Rencana sosial “kekerasan sosial yang jarang terjadi”
Rencana tersebut membayangkan “pengurangan tenaga kerja sekitar 70%”, atau “lebih dari 350 kehilangan pekerjaan dari 530 pekerjaan saat ini,” tulis perwakilan terpilih dari Komite Ekonomi dan Sosial (CSE) dalam siaran persnya. Ini adalah rencana sosial “kekerasan sosial yang jarang terjadi di sektor kita”, tambah mereka, menilai “langkah-langkah dukungan” yang diusulkan pada tahap ini “tidak sesuai dengan kemampuan finansial para pemegang saham”.
Rencana tersebut membuat “pekerja berada dalam ketidakpastian total dan kekacauan yang meluas,” lanjut Sekretaris CSE Vincent Guilly dan delegasi CFDT Pierrick Balestrière, sambil menyerukan kepada semua pemangku kepentingan untuk “mengambil tanggung jawab mereka.”

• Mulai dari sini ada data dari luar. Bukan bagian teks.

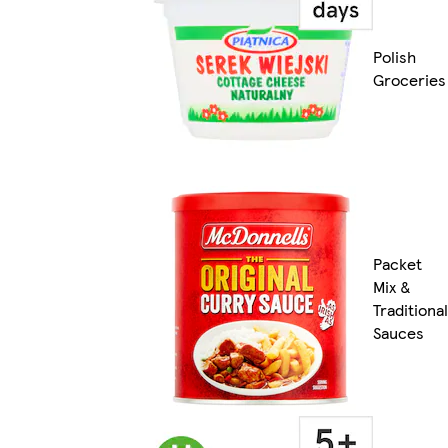
Polish
Groceries
Packet
Mix &
Traditional
Sauces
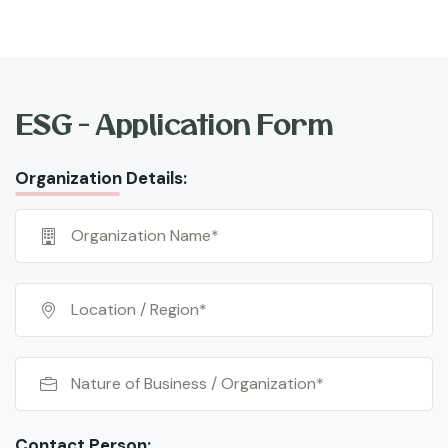
ESG - Application Form
Organization Details:
Contact Person:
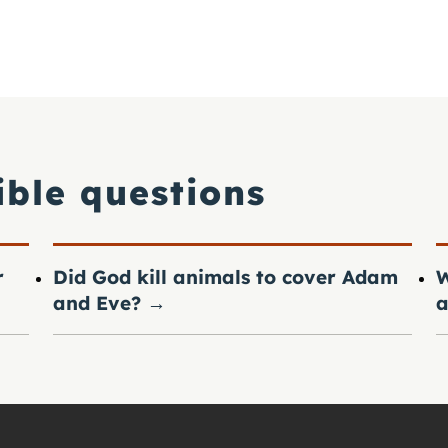
ible questions
r
Did God kill animals to cover Adam
W
and Eve?
→
a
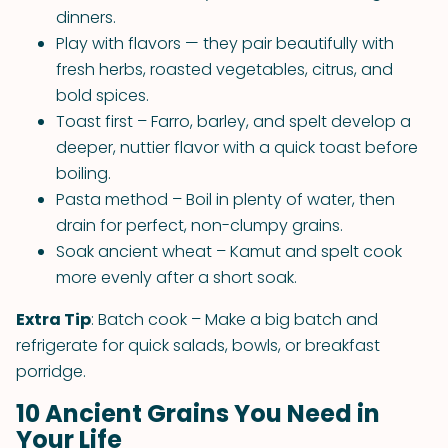
dinners.
Play with flavors — they pair beautifully with
fresh herbs, roasted vegetables, citrus, and
bold spices.
Toast first – Farro, barley, and spelt develop a
deeper, nuttier flavor with a quick toast before
boiling.
Pasta method – Boil in plenty of water, then
drain for perfect, non-clumpy grains.
Soak ancient wheat – Kamut and spelt cook
more evenly after a short soak.
Extra Tip
: Batch cook – Make a big batch and
refrigerate for quick salads, bowls, or breakfast
porridge.
10 Ancient Grains You Need in
Your Life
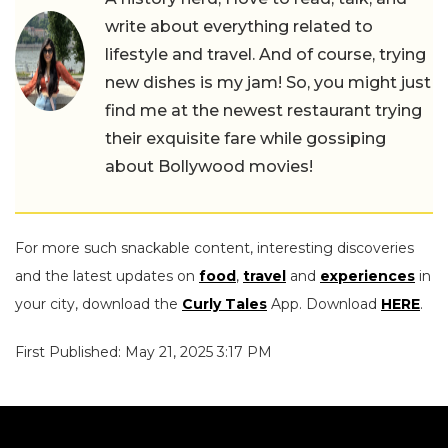
write about everything related to
lifestyle and travel. And of course, trying
new dishes is my jam! So, you might just
find me at the newest restaurant trying
their exquisite fare while gossiping
about Bollywood movies!
For more such snackable content, interesting discoveries
and the latest updates on
food
,
travel
and
experiences
in
your city, download the
Curly Tales
App. Download
HERE
.
First Published: May 21, 2025 3:17 PM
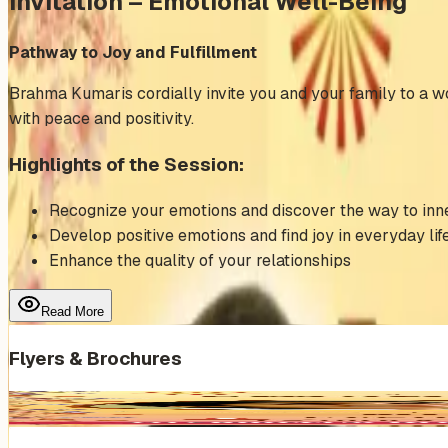
Invitation – Emotional Well-Being
Pathway to Joy and Fulfillment
Brahma Kumaris cordially invite you and your family to a wo
with peace and positivity.
Highlights of the Session:
Recognize your emotions and discover the way to in
Develop positive emotions and find joy in everyday lif
Enhance the quality of your relationships
Read More
Flyers & Brochures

Menurut siaran pers manajemen, Symbio “berada di tengah-tengah restrukturisasi besar-besaran” untuk bertahan dari rencana hilangnya pesanan Stellantis, dan Symbio harus “mengubah ukuran” sambil mempertahankan hanya 175 posisi. “Mengejar bisnis kami memerlukan transformasi yang mendalam dan sulit,” kata CEO Symbio Philippe Lucas, dikutip dalam dokumen tersebut. “Saya pribadi akan memastikan bahwa proses transisi dan dukungan manusia yang dihasilkan akan menjadi teladan.”
Pabrik Saint-Fons diresmikan pada tahun 2023 dengan meriah
Symbio adalah sebuah start-up kecil yang inovatif ketika dimulai pada tahun 2010, namun tumbuh berkat masuknya raksasa industri ke ibukotanya dan pada bulan Desember 2023, pabrik sel bahan bakar terbesar di Eropa dibuka di Saint-Fons (Rhône) dengan meriah. Untuk melengkapi kendaraan komersial, bus, dan bahkan pick-up, pabrik tersebut diharapkan memproduksi 15.000 sistem hidrogen pada tahun 2024 dan meningkat menjadi 50.000 per tahun pada tahun 2026. Sekitar 80% produksi ditujukan untuk Stellantis.
Negara telah menginvestasikan 600 juta euro, sebagai bagian dari rencana subsidi Eropa, dan menaruh banyak harapan pada ‘pabrik raksasa’ ini. “Transisi energi dan ekologi sedang terjadi saat ini,” kata Menteri Transisi Energi saat itu, Agnès Pannier-Runacher, saat peresmian.
Namun Stellantis “tidak pernah mengubah volume ini menjadi pesanan pasti,” kata pejabat terpilih CSE, dan pada bulan Juli pabrikan tersebut meresmikan penarikannya, menjelaskan bahwa mereka tidak melihat “prospek keuntungan ekonomi jangka menengah”. Michelin kemudian mengutuk “keputusan yang tidak terduga, brutal, dan tidak terkoordinasi”. Stellantis memperkirakan biaya untuk mengakhiri program hidrogen ini sebesar 700 juta euro pada saat itu. Prosedur mediasi kemudian dimulai di pengadilan niaga untuk mendapatkan kompensasi finansial. Menurut manajemen, “perjanjian refinancing” telah disepakati pada akhir November, namun tidak memberikan angka berapa jumlahnya.